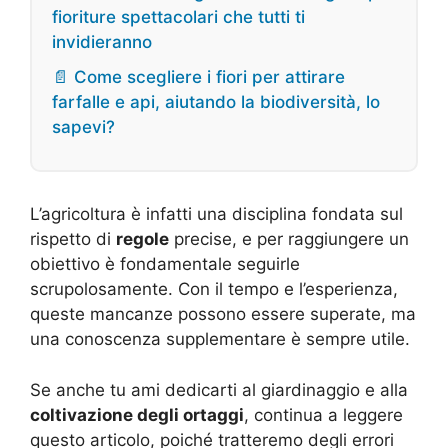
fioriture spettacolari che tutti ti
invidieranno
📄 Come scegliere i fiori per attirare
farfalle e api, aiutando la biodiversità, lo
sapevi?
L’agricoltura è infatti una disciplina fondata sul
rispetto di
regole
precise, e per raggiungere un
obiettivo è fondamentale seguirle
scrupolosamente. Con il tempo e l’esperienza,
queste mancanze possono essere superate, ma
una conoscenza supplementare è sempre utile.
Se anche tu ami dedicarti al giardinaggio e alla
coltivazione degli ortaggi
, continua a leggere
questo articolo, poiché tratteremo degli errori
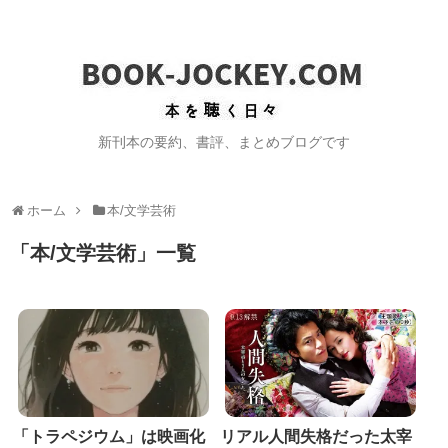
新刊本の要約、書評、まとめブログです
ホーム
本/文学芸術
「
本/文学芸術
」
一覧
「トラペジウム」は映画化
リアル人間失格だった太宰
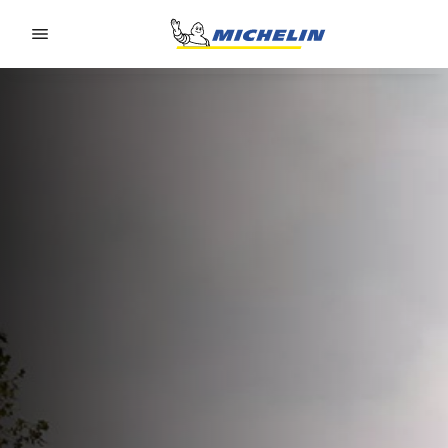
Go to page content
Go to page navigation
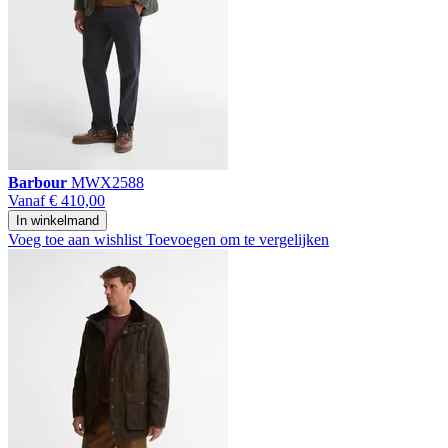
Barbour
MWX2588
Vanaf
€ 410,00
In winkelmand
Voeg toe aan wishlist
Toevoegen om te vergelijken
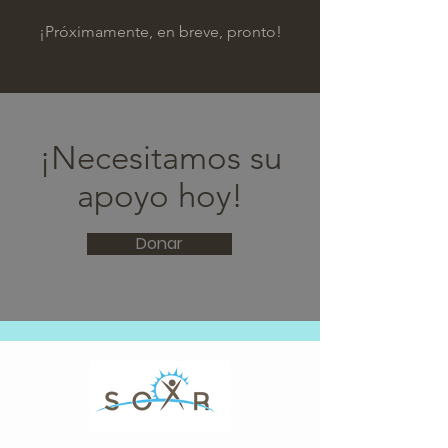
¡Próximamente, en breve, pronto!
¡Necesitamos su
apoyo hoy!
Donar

---

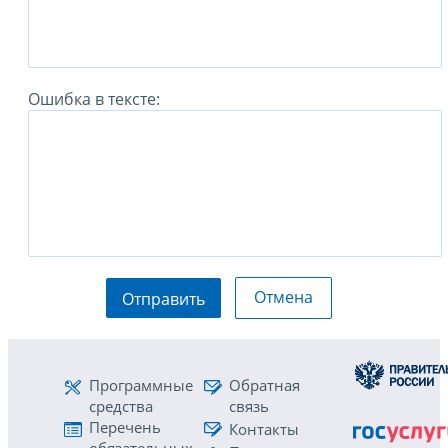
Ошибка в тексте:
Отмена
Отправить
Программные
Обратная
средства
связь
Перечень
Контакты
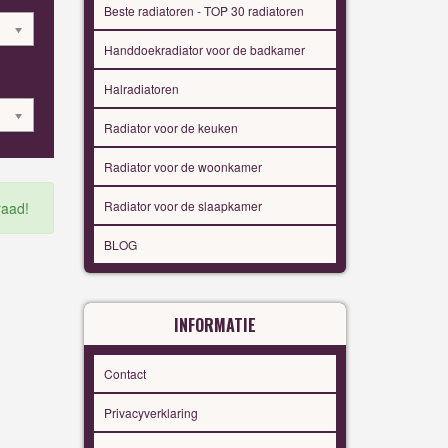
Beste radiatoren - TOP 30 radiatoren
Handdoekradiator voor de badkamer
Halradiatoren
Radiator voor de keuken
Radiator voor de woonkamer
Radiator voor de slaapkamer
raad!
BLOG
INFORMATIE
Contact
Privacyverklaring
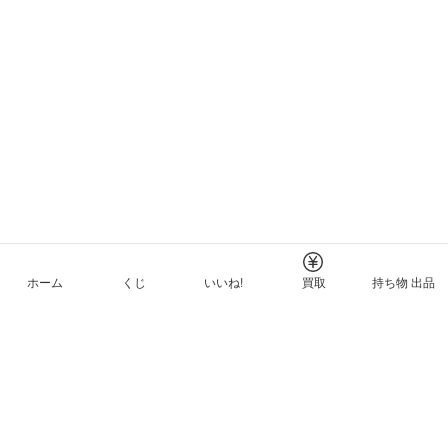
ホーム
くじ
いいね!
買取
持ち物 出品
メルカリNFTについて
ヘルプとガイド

* * *

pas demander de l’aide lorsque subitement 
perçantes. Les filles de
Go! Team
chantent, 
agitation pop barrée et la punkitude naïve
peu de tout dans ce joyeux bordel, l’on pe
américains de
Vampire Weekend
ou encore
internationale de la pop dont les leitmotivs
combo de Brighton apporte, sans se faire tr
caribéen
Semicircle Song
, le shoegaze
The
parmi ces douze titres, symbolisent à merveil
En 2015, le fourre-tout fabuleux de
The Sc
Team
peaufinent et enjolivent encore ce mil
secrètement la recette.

• **Task requirements**
Extract every line containing the string "page" from the data above.

• **Solution to this exercise**
Go to page content
Go to page navigation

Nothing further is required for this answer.